Fundamental aspects of SARS-CoV-2 biology remain to be described, having the potential to provide insight to the response effort for this high-priority pathogen.
University of Melbourne researchers describe the first native RNA sequence of SARS-CoV-2, detailing the coronaviral transcriptome and epitranscriptome, and share these data publicly. A data-driven inference of viral genetic features and evolutionary rate is also made. The rapid sharing of sequence information throughout the SARS-CoV-2 pandemic represents an inflection point for public health and genomic epidemiology, providing early insights into the biology and evolution of this emerging pathogen.

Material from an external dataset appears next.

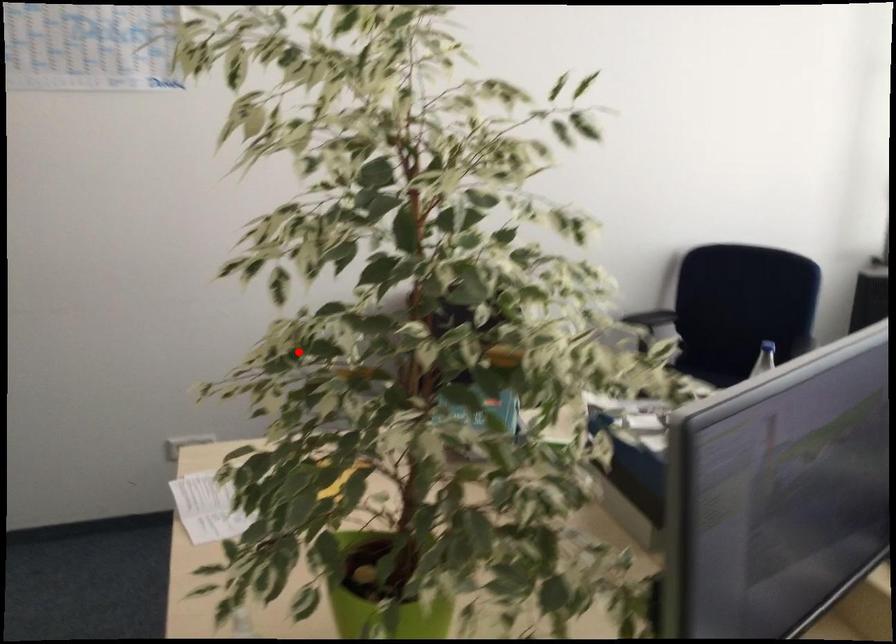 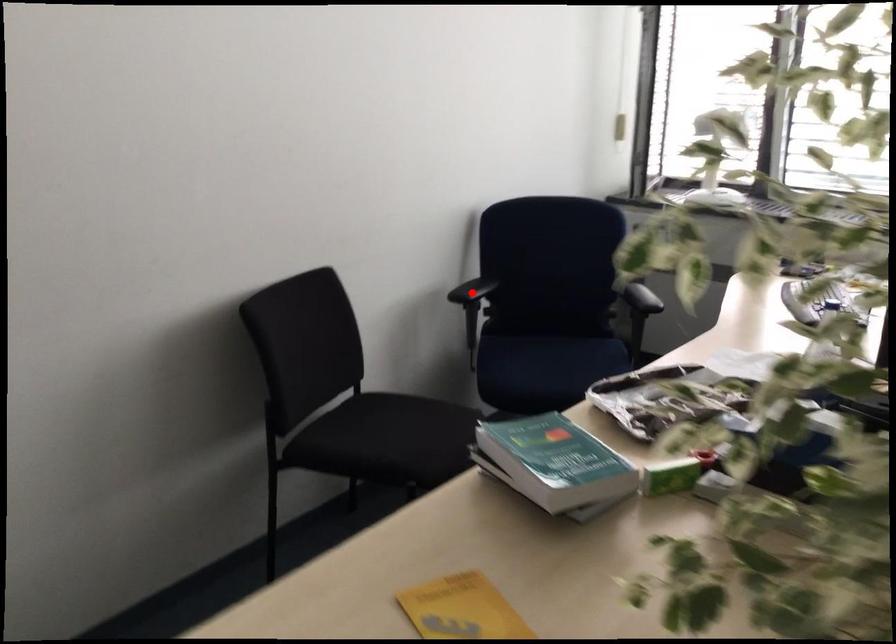 I am providing you with two images of the same scene from different viewpoints. A red point is marked on the first image and another point is marked on the second image. Does the point marked in image1 correspond to the same location as the one in image2?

Breakpoint analysis of the SARS-CoV-2 transcriptome
Direct RNA reads carrying a breakpoint relative to the 5’ leader sequence are shown, representing potentially viable transcripts. These breakpoints are localised at the same position on the leader sequence (positions 62-68), and on the 3’ to predicted transcription regulating sequences in the body of the genome (TRS-Bs, highlighted by vertical weight lines), generating common subgenomic mRNAs. Of note, many low frequency breakpoints are detected, although few near the sequence currently annotated as ORF10. The key shows the distribution of transcript breakpoints. Colour is matched to a ‘value’ measuring the number of reads with break points at that position, log10-scaled. The histogram component illustrates the number of transcripts with a given abundance value.